Rep. Long Calls For Travel Ban Amid Ebola Crisis
Posted on October 17, 2014 10:45 am CDT
by Matt Lupoli
Click Here to read the article and view the video
SPRINGFIELD, Mo. -- After a congressional hearing regarding the government's response to the Ebola situation, Southwest Missouri's Rep. Billy Long told KOLR 10 by phone Thursday that his constituents are "overwhelmingly" urging his call for travel restrictions.
"The calls and emails to my office is, 'Close down travel from West Africa," Long said. "The excuses they're giving, one was a financial excuse, they said yesterday it would hurt the economies of these countries and we said, 'What? You're more worried about the economies of these countries than you are protecting our citizens? Come on.'"
"Our top priority, our focus is to work 24-seven to protect Americans. That's our mission," Centers for Disease Control Director Dr. Tom Frieden testified.
Long says though he doesn't think the CDC has been proactive in the face of the ever-changing situation.
"Today when Dr. Frieden said, 'Well you have to have close bodily contact, touch fluids and things of that nature.' If that's the case why did they scrub the plane four times?" Long asked about a Frontier Airlines flight that nurse Amber Vinson flew on just before being diagnosed with the virus.
Vinson is a nurse at Texas Presbyterian Hospital in Dallas and cared for the first U.S. patient to die of the virus, Thomas Duncan. Nina Pham, another Texas nurse who cared for Duncan, is also being treated for Ebola.
Beyond the medical facts, the congressman also took issue with the hearing's sterile nature.

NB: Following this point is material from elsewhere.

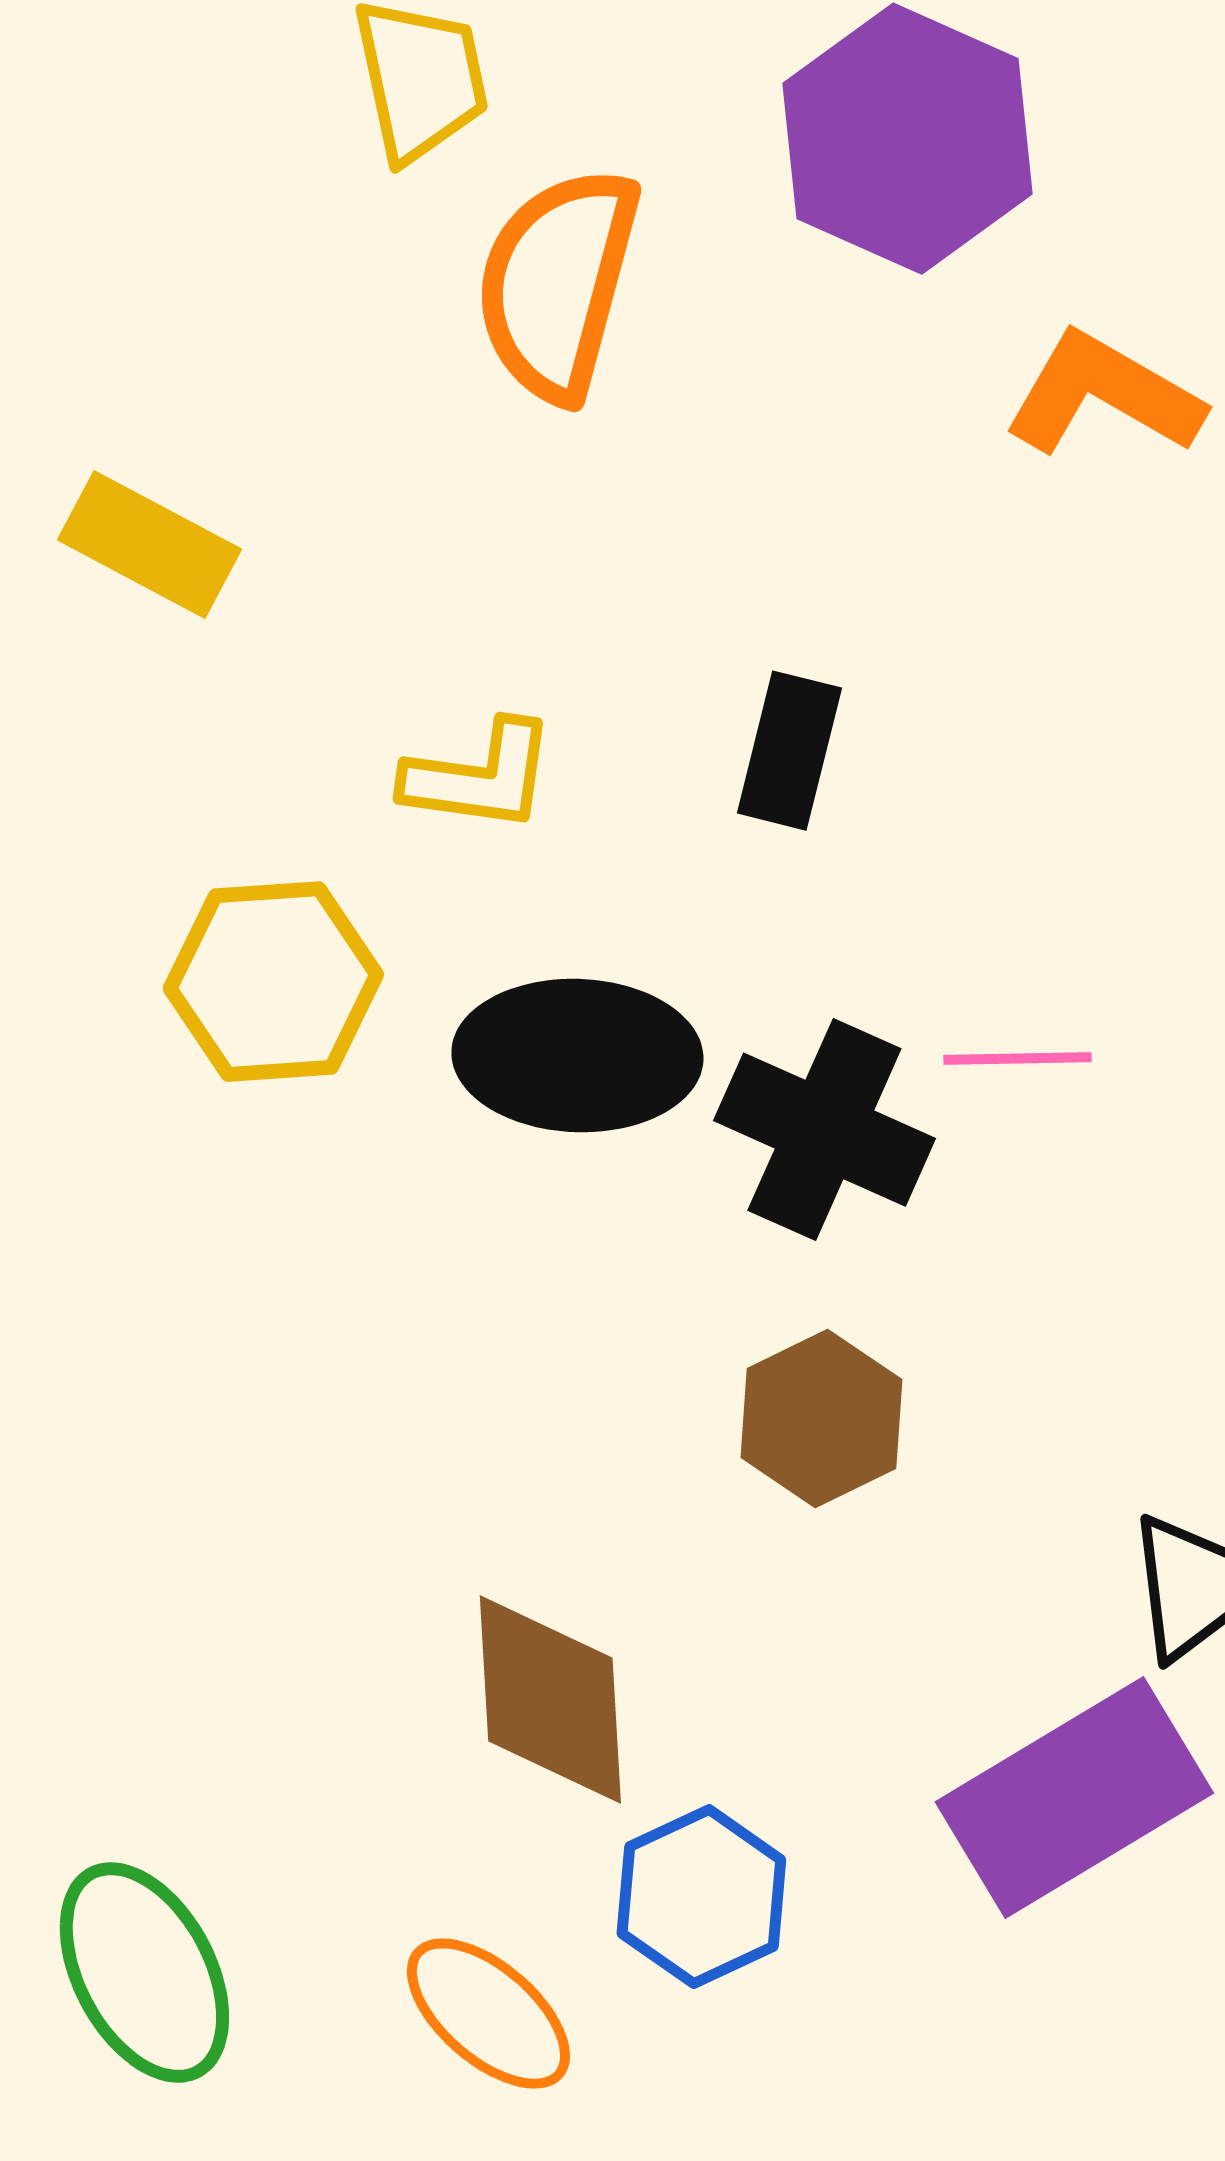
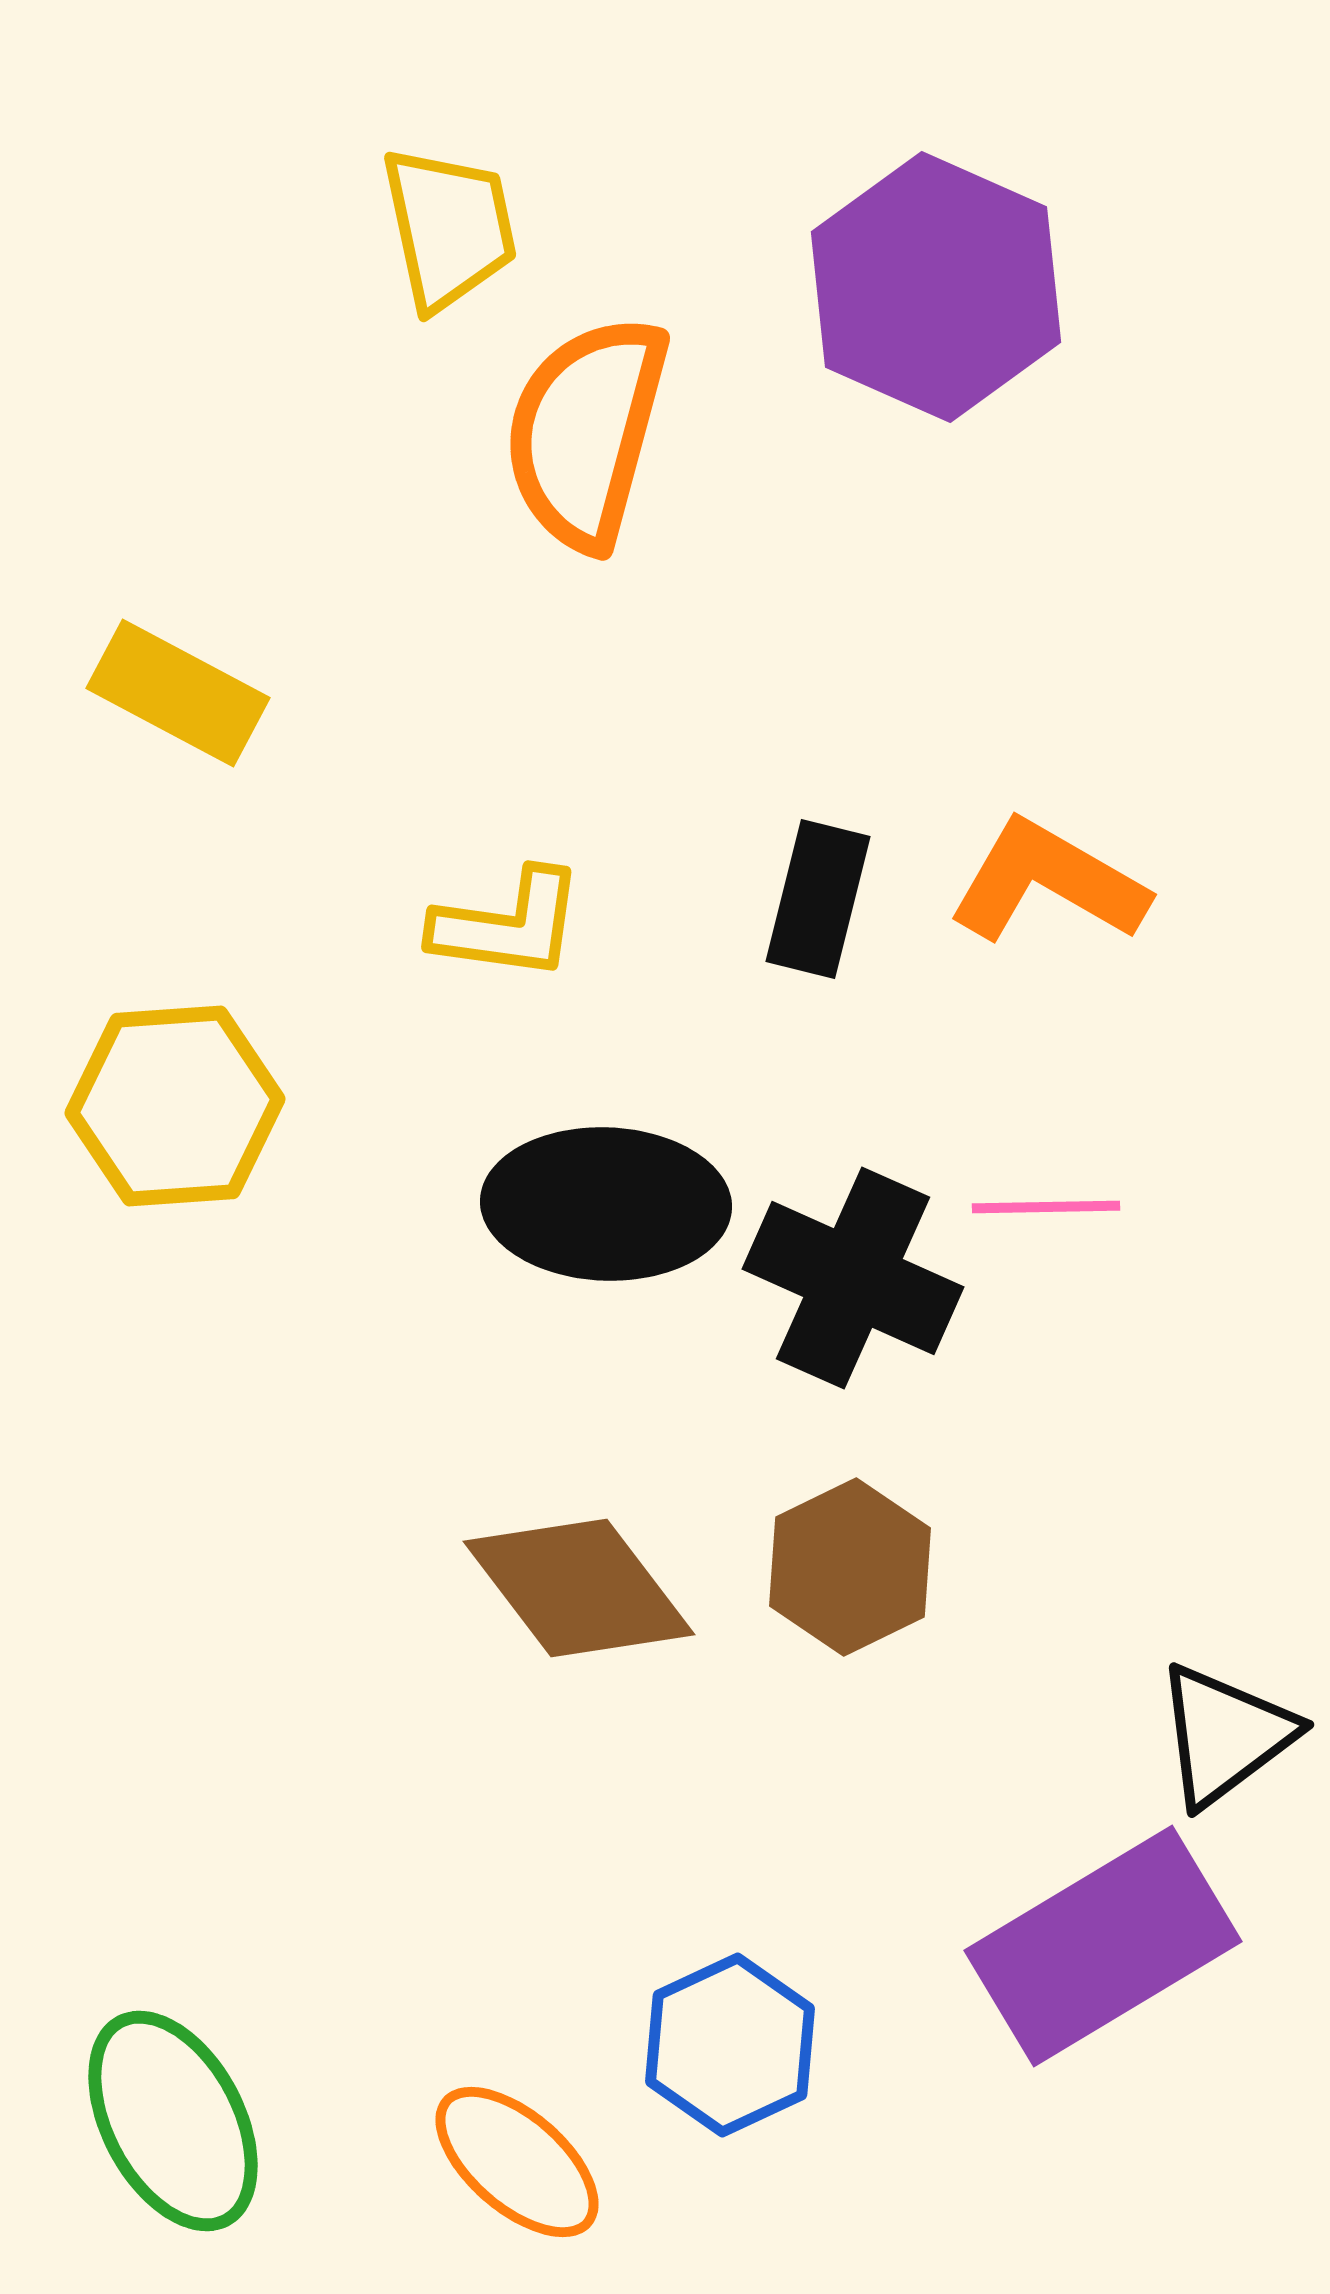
orange L-shape: (1103, 395) -> (1048, 882), moved
yellow hexagon: (273, 982) -> (175, 1106), moved
brown diamond: (550, 1700) -> (579, 1588), moved, turned -34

He said referring to the nurses by numbers, rather than names, was irksome.
"They referred to those nurses as 'nurse one' and 'nurse two' and I said that's kind of like Dr. Seuss, Thing One and Thing Two. They're human beings who dedicated their life to helping other people and they have names," Long said.
On Thursday evening, the White House again issued a statement reiterating that contact with bodily fluid is the only way to contract Ebola and that only people showing symptoms are contagious.
President Barack Obama also authorized the Pentagon to call on National Guard troops if they're needed to help fight the outbreak overseas.